BEIJING, Oct. 12 (Xinhua) -- China-U.S. relations are now at a crossroads. The recent string of relentless and groundless China-bashing rhetoric from U.S. leaders has revealed a Washington bent on dragging Beijing into a full-scale face-off.
The world is worried. Given the profound significance of their relationship, what is at stake goes far beyond China and the United States. For the sake of the 7 billion people living on the planet, theirs included, the two countries now have to take on their responsibility and make some responsible decisions.
The systemic smear campaign of late by the United States against China, which reached a crescendo last week with U.S. Vice President Mike Pence's speech at the Hudson Institute, a Washington-based think tank, is quite a rarity since the two countries established diplomatic ties 39 years ago.
With more guns blazing and new charges flying, the onslaught is indeed unusually broad in scope and great in ferocity. From claiming undue credit for China's development to accusing Beijing of interfering in U.S. elections, Washington has truly cranked up its rumor-mongering machine this time.
However, it also looks similar. Just like many previous rounds of U.S. mud-slinging against China, the latest provocation reeks of Cold War mentality and American-style hubris. The allegations, spun out of thin air, call white black and cannot hold water.
For starters, China's epic transformation from a poor and weak country to a prosperous and strong one is powered first and foremost by the hard-working Chinese people. It benefits from China's win-win cooperation with the rest of the world, but it by no means results from the charity or gifts from any other country.
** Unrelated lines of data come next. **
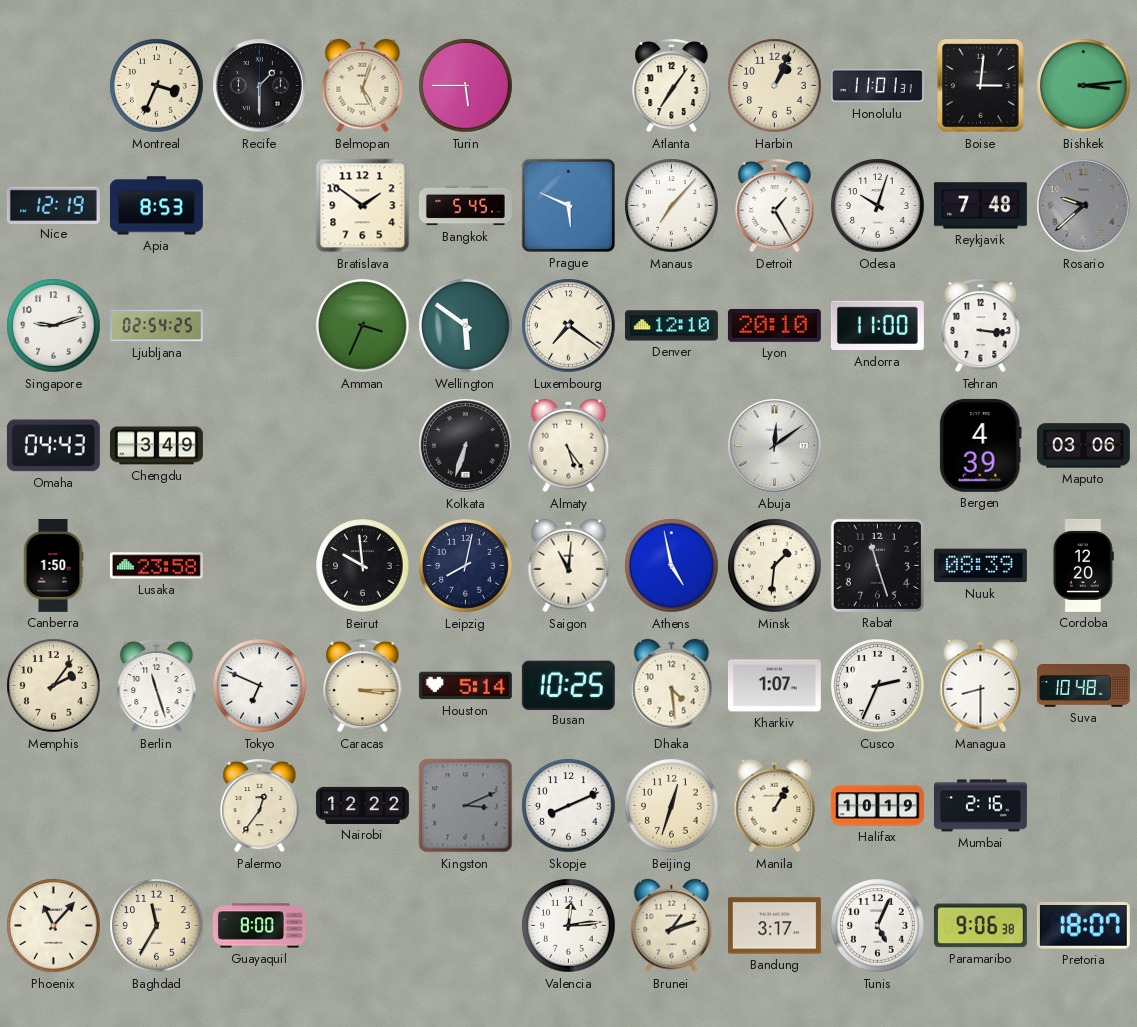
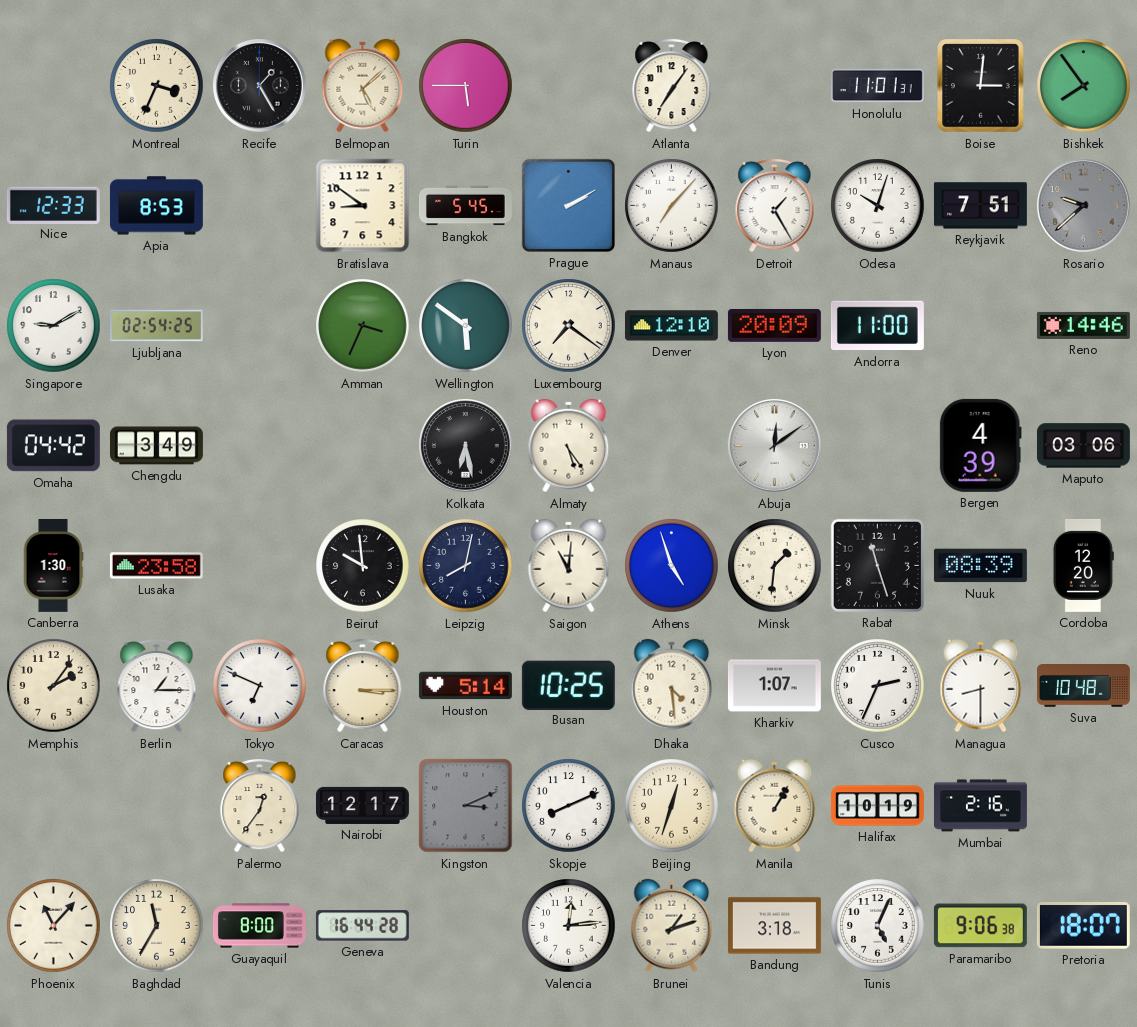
Recife: 1:30 -> 1:25
Belmopan: 5:03 -> 5:08
Harbin: 1:04 -> none
Bishkek: 3:14 -> 7:54
Nice: 12:19 -> 12:33
Bratislava: 1:51 -> 8:51
Prague: 5:49 -> 2:10
Reykjavik: 7:48 -> 7:51
Singapore: 9:12 -> 9:10
Lyon: 20:10 -> 20:09
Tehran: 3:16 -> none
Reno: none -> 14:46
Omaha: 04:43 -> 04:42
Kolkata: 6:33 -> 6:28
Canberra: 1:50 -> 1:30
Athens: 4:58 -> 4:57
Berlin: 11:27 -> 1:15
Nairobi: 12:22 -> 12:17
Geneva: none -> 16:44
Bandung: 3:17 -> 3:18
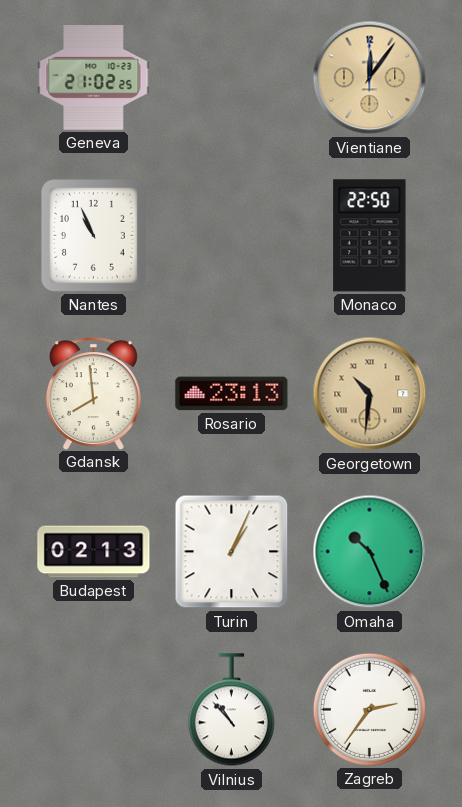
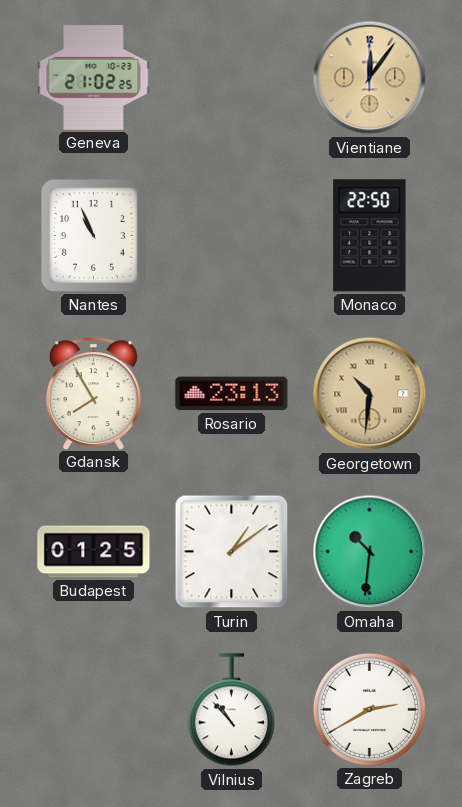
Gdansk: 7:59 -> 7:55
Budapest: 02:13 -> 01:25
Turin: 1:04 -> 1:09
Omaha: 10:26 -> 10:31
Zagreb: 2:36 -> 2:40
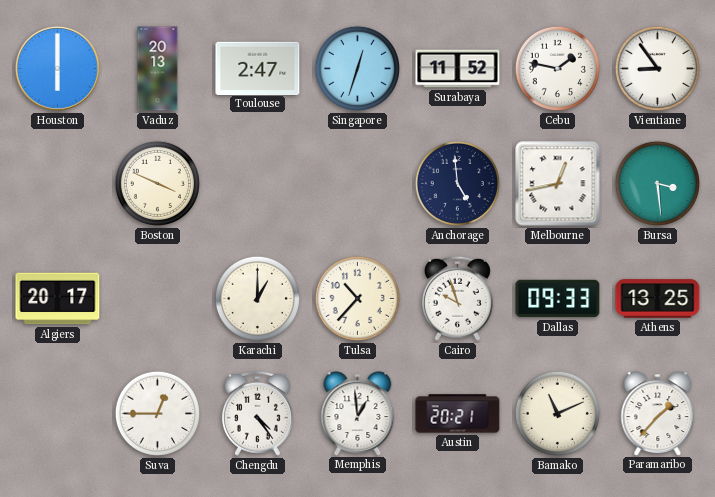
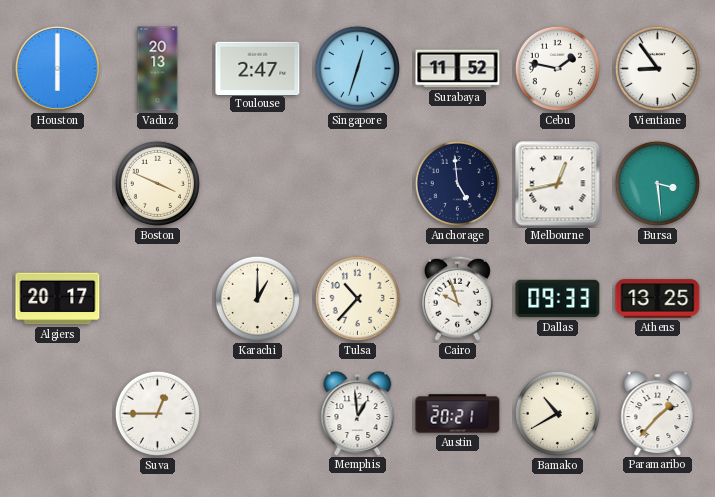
Chengdu: 4:24 -> none
Bamako: 11:11 -> 10:40
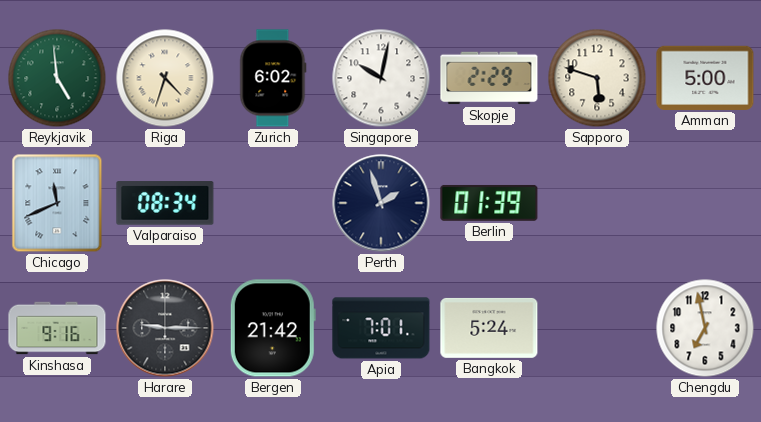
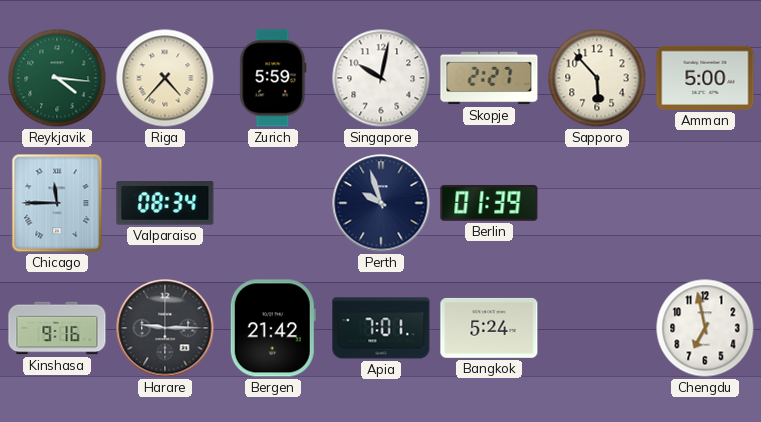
Reykjavik: 4:59 -> 4:16
Riga: 4:33 -> 4:37
Zurich: 6:02 -> 5:59
Skopje: 2:29 -> 2:27
Sapporo: 5:48 -> 5:53
Chicago: 11:41 -> 11:45
Perth: 1:57 -> 9:57
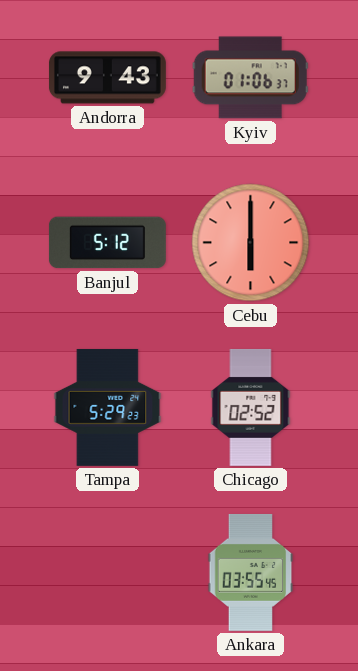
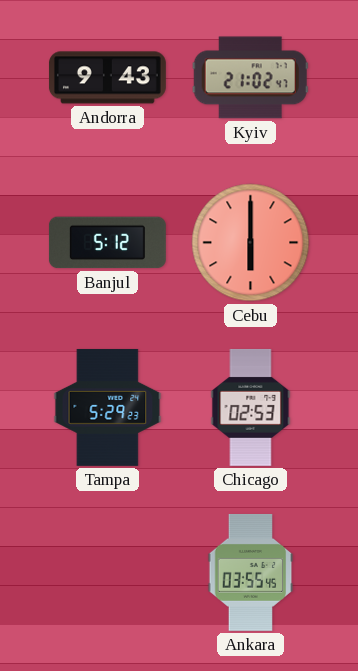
Kyiv: 01:06 -> 21:02
Chicago: 02:52 -> 02:53
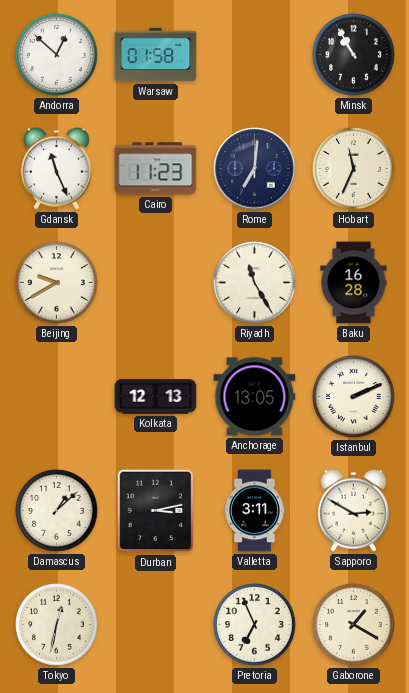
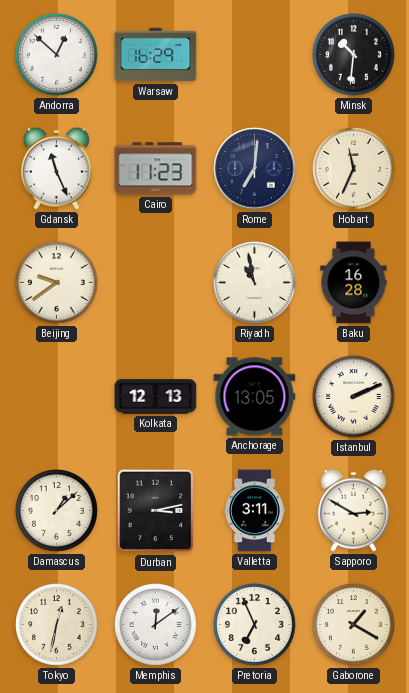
Warsaw: 01:58 -> 16:29
Minsk: 10:55 -> 10:31
Beijing: 9:40 -> 9:39
Riyadh: 11:25 -> 10:58
Memphis: none -> 12:09
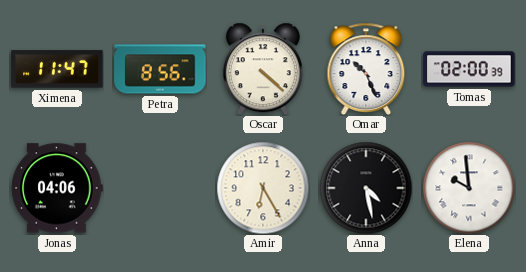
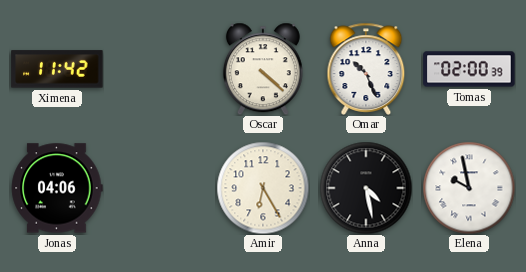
Ximena: 11:47 -> 11:42
Petra: 8:56 -> none
Elena: 9:59 -> 9:58
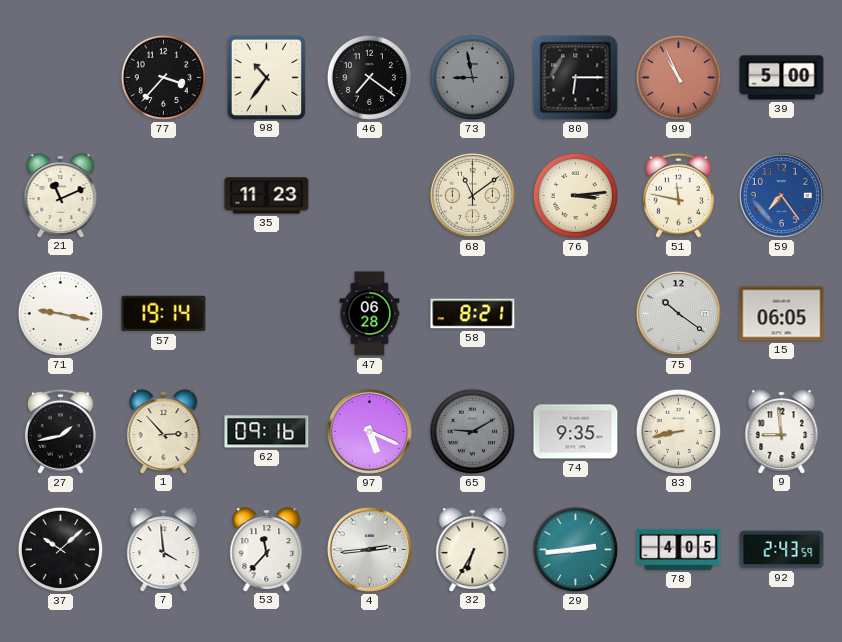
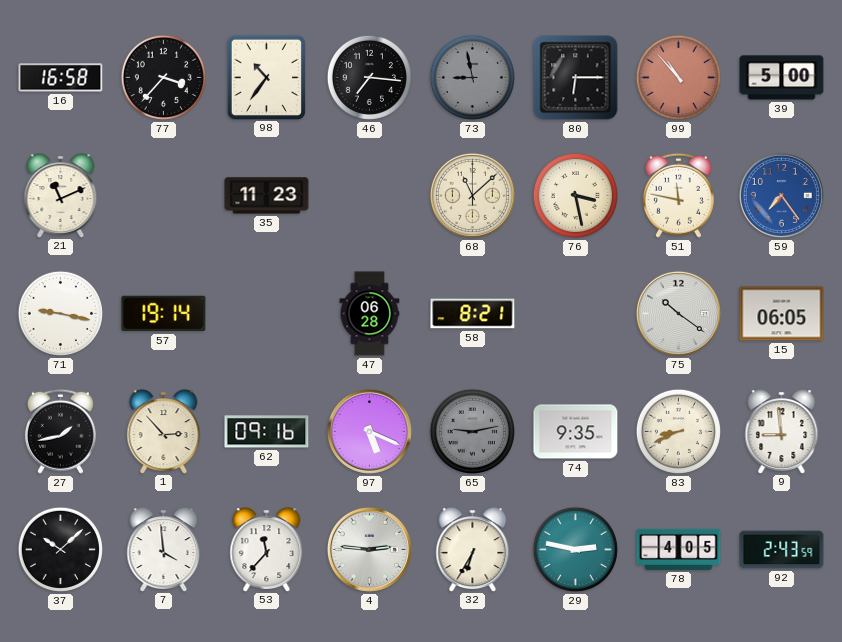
16: none -> 16:58
46: 7:21 -> 7:16
99: 10:56 -> 10:53
68: 11:09 -> 11:08
76: 3:14 -> 3:28
65: 9:10 -> 9:13
83: 8:43 -> 8:41
4: 2:44 -> 2:46
29: 2:44 -> 2:47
On the foreign policy front, China has unswervingly stayed true to the path of peaceful development and the building of a community with a shared future for mankind, and has gained appreciation and support from across the world. No matter how the United States demonizes China, it can never alter the fact that Beijing's circle of friends has kept expanding.
The current tensions in bilateral relations are not China's making. It is the United States that fired the first shot in the still ongoing trade war between the world's top two economies; China has just been forced to take appropriate action to defend its legitimate interests and the rules-based international trade regime.
As for the election-meddling accusation, it is nothing but preposterous. As is known to all, non-interference in other countries' internal affairs is a bedrock Chinese foreign policy. The charge is so nonsensical that even Western mainstream media do not buy it.
Ironically, it is crystal-clear which country is obsessed with infringing upon the sovereignty and interfering in the internal affairs of other countries. Washington's attempt to stick the label onto others only makes itself a laughing stock.
Then the obvious absurdity of those fabrications makes one wonder about Washington's true motives. Many believe the White House has multiple calculations in the short term. But at a deeper level, the latest salvo marked a concentrated outburst of the United States' Sinophobia. That is what has set the world's nerves on edge.
At the critical moment, the heftiest bilateral relationship on the planet needs new strategic guidance. Confronting China on every front is not only unrealistic, but also harmful to the United States' own interests and those of the entire world.
Next year will mark the 40th anniversary of China-U.S. diplomatic relations. History has shown that cooperation is the only right choice for the two heavyweights.
Beijing has made its stance clear. It is committed to developing long-term, healthy and stable relations with the United States featuring no conflict, no confrontation, mutual respect and win-win cooperation. Chinese President Xi Jinping has said that there are "a thousand reasons to make the China-U.S. relationship work, and no reason to break it."
As to Washington, it is high time that it stopped its calumny campaign against China, abandoned its antiquated confrontational mindset, and worked with Beijing to steer their relationship out of the rough patch as soon as possible.